Outdoors: Lesson learned on the tournament trail
by Charles Johnson
May 21, 2013 | 1060 views |  0 comments | 6 6 recommendations | email to a friend | print
Coaches and athletes use each game as a learning experience. What did we do right? What did we do wrong and how do we improve for the next time? Tournament anglers can approach fishing in the same manner. Even us observers can usually pick up a tip or two.

It’s not always about what lure or what color that’s important. Rather, it is the method of execution. Applying some basic principles of fishing and making the right decisions can help novice and experienced anglers on their next trip to the lake. Top pros recap their events from a day on the water and make adjustments as necessary.

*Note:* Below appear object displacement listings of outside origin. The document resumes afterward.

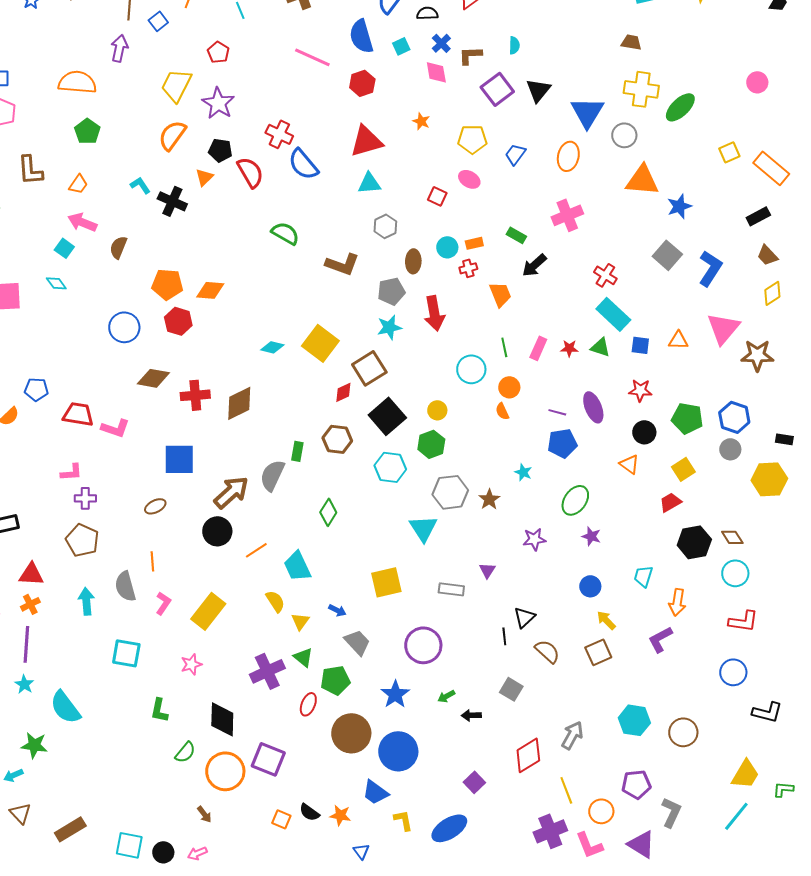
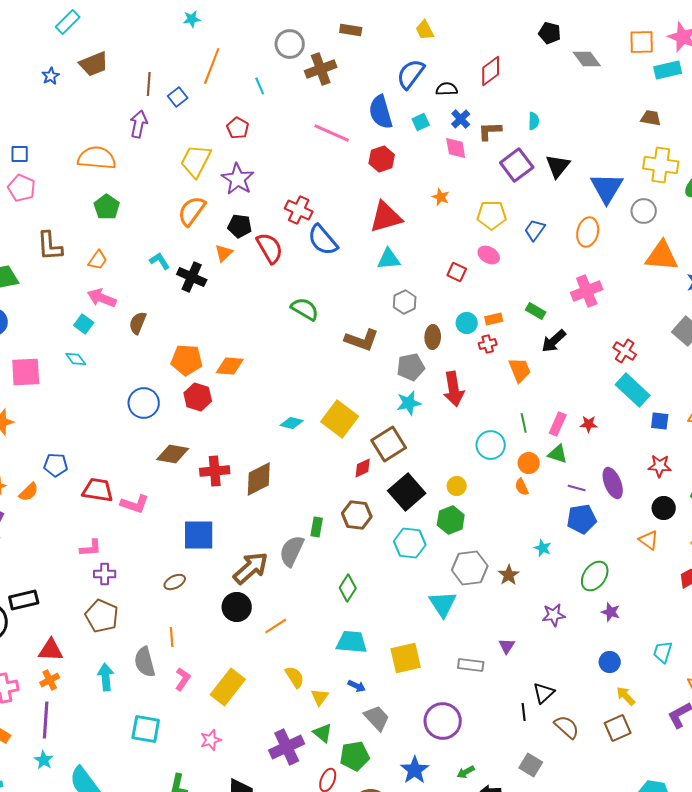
green triangle: (600, 347) -> (558, 454), moved
cyan trapezoid: (297, 566) -> (352, 642), moved, turned 120

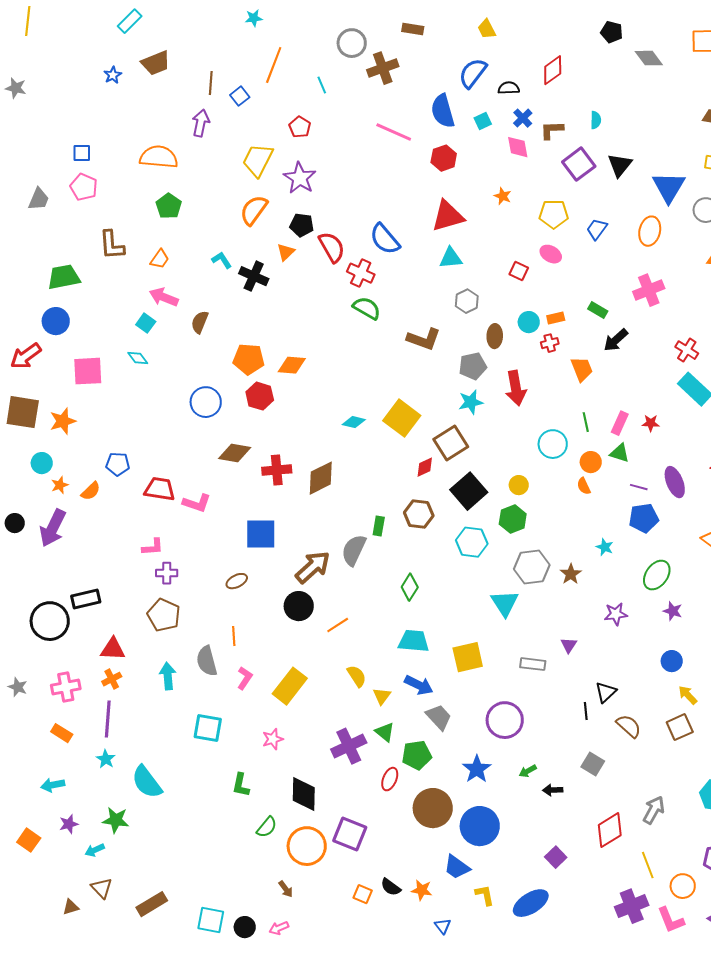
red cross: (299, 210) -> (361, 273), moved
blue arrow: (357, 686) -> (419, 685), size x1.6

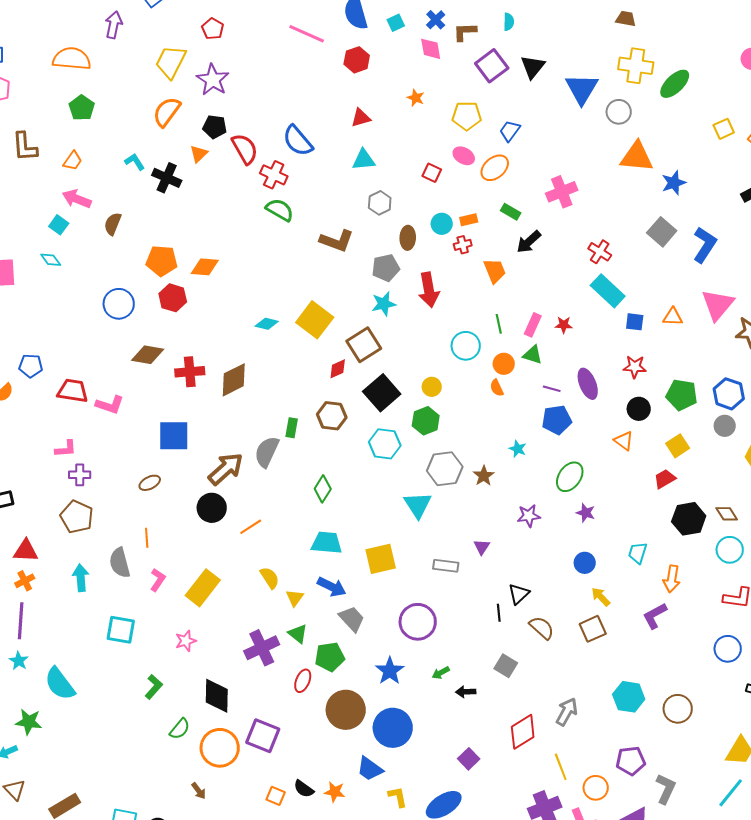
red triangle: (448, 216) -> (361, 118), size x0.6
orange ellipse: (650, 231) -> (495, 168), moved, turned 36
green L-shape: (241, 785) -> (154, 687), turned -150

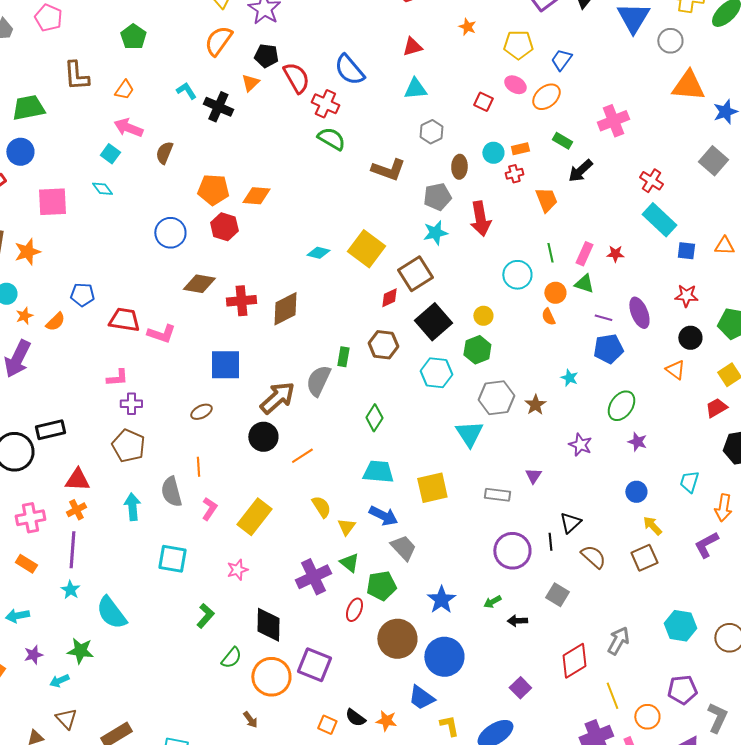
purple star: (529, 516) -> (580, 445), turned 30
purple circle: (418, 622) -> (512, 551), moved

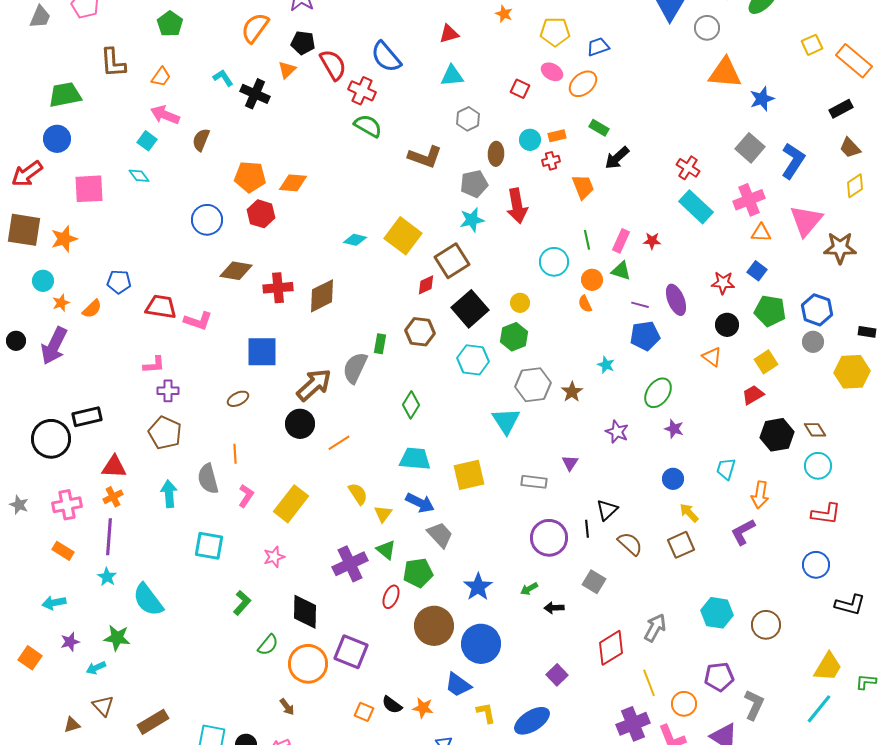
blue trapezoid: (561, 60) -> (598, 47), turned 35
pink cross: (613, 121) -> (749, 200), moved
blue square: (686, 251) -> (757, 271), moved, turned 30

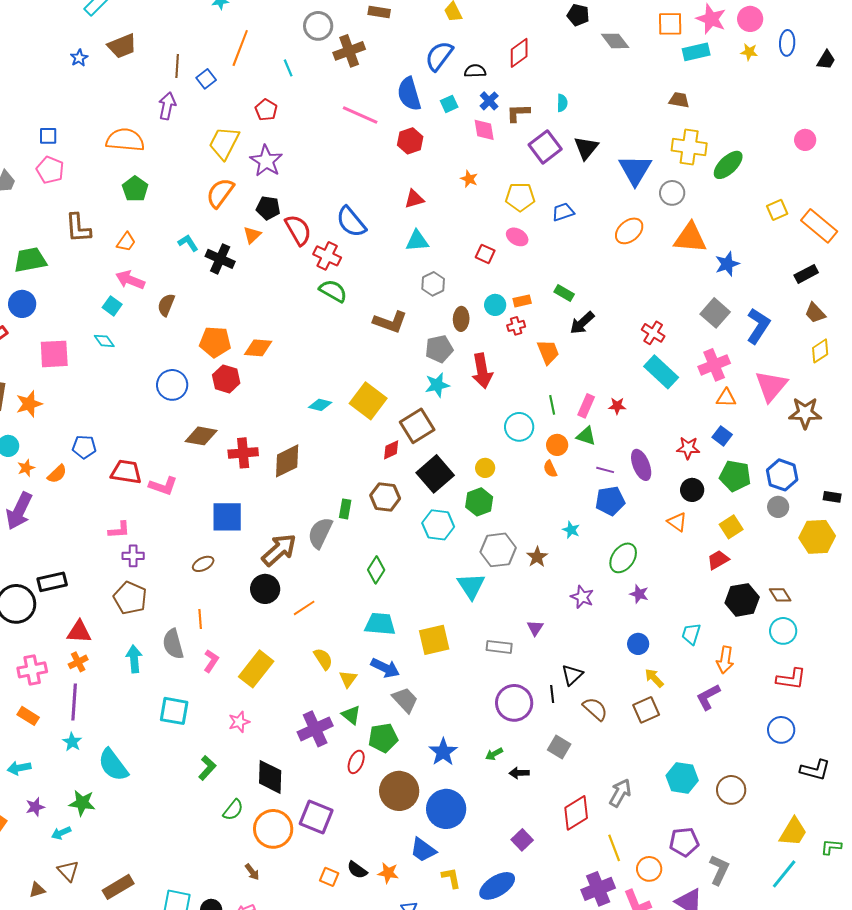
orange ellipse: (583, 84) -> (629, 231), moved

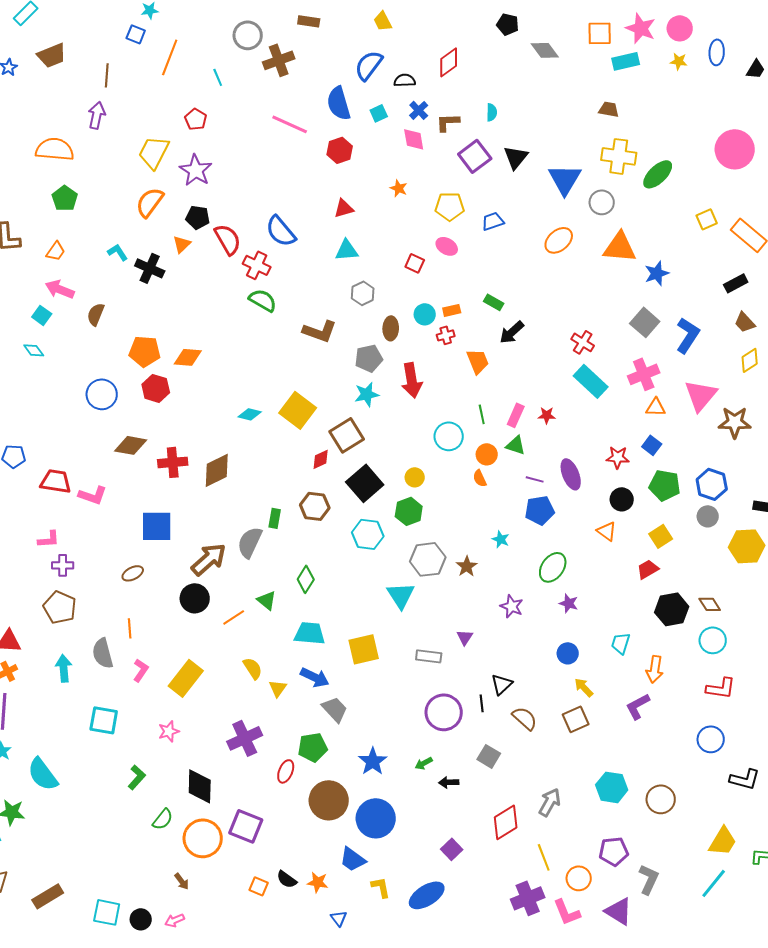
blue square: (206, 79) -> (136, 34), moved, turned -30
pink circle: (805, 140) -> (735, 149), size x1.8
green triangle: (351, 715) -> (267, 600), moved

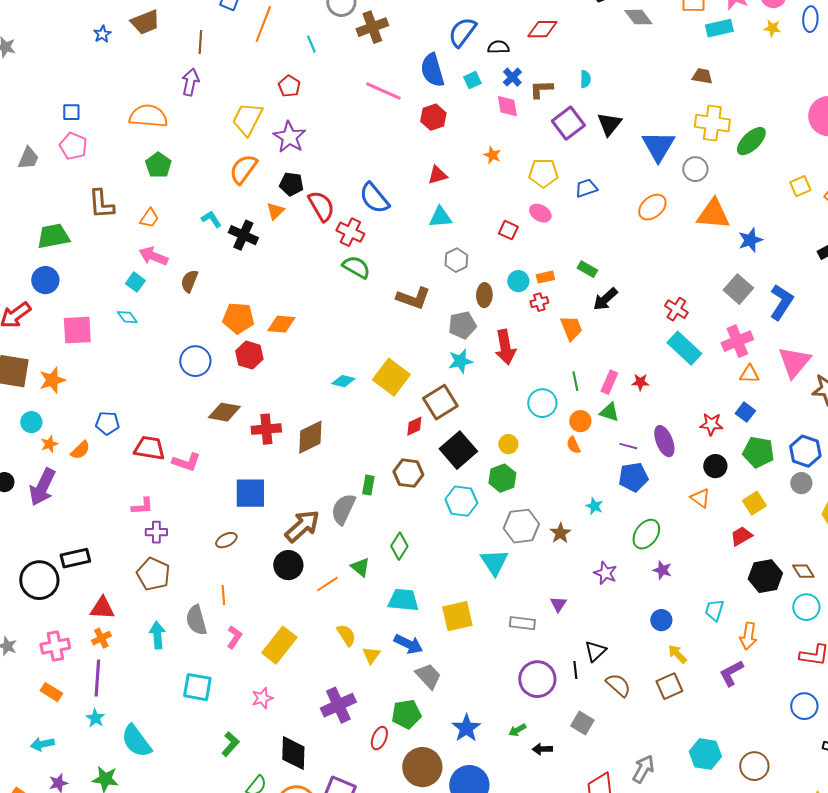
red diamond: (449, 62) -> (542, 29), turned 36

This past week at the B.A.S.S. Southern Open event on Logan Martin, the fish, weather and water conditions had the anglers scratching their heads on what to do. During the practice days, the falling water levels had the fish confused. By the time the tournament started on Thursday, the water had stabilized some. But by Saturday a big rain changed the lake again.

I heard many pro anglers say they just went fishing, translated to mean they didn’t have a clue where to start or what the bass were doing. I also heard anglers from the weigh-in stage praising the number of bass in the lake. Several commented they caught 30 to 40 bass a day. Well, except maybe Saturday.

One thing I gathered from the various anglers, it really didn’t make a difference to the type of lure. A majority of the anglers were chunking spinnerbaits, while others opted for a top-water bait, then later in the day switched to a shaky head. All of these lures caught fish.

Another lesson learned from watching and listening to the anglers was the area of the lake fished didn’t seem to matter. Again, throw out Saturday because of the excessive rain. Some anglers fished the upper portions of the lake and yet others headed to the south end.

One angler changed to an aluminum boat to see how far he could go up Choccolocco Creek to catch fish. It paid off on day two of the event because he caught enough bass to put him in the top 12. Of course, on Saturday his plans were washed out, as were some other anglers.

Something else I gathered from this particular event. Fishing should be about having fun, not just winning or losing. A majority of the pros and co-anglers said they had had great time. A number said they want to come back to Logan Martin again and just go fishing.

Originally fishing was about putting some food on the table. Later on, fishing became an escape. It was a way for man and woman to get out from the stresses of life and enjoy the outdoors. Folks could spend a lazy day along the riverbank casting their cares upon the water.

Fishing became a time of sharing. A granddad passes along tips and tidbits to his grandson or granddaughter. We relive stories of big fish caught and bigger fish that got away. We swap tails of baits, lures and tackle used. And even in fishing, you win some, lose some, and some get rained out.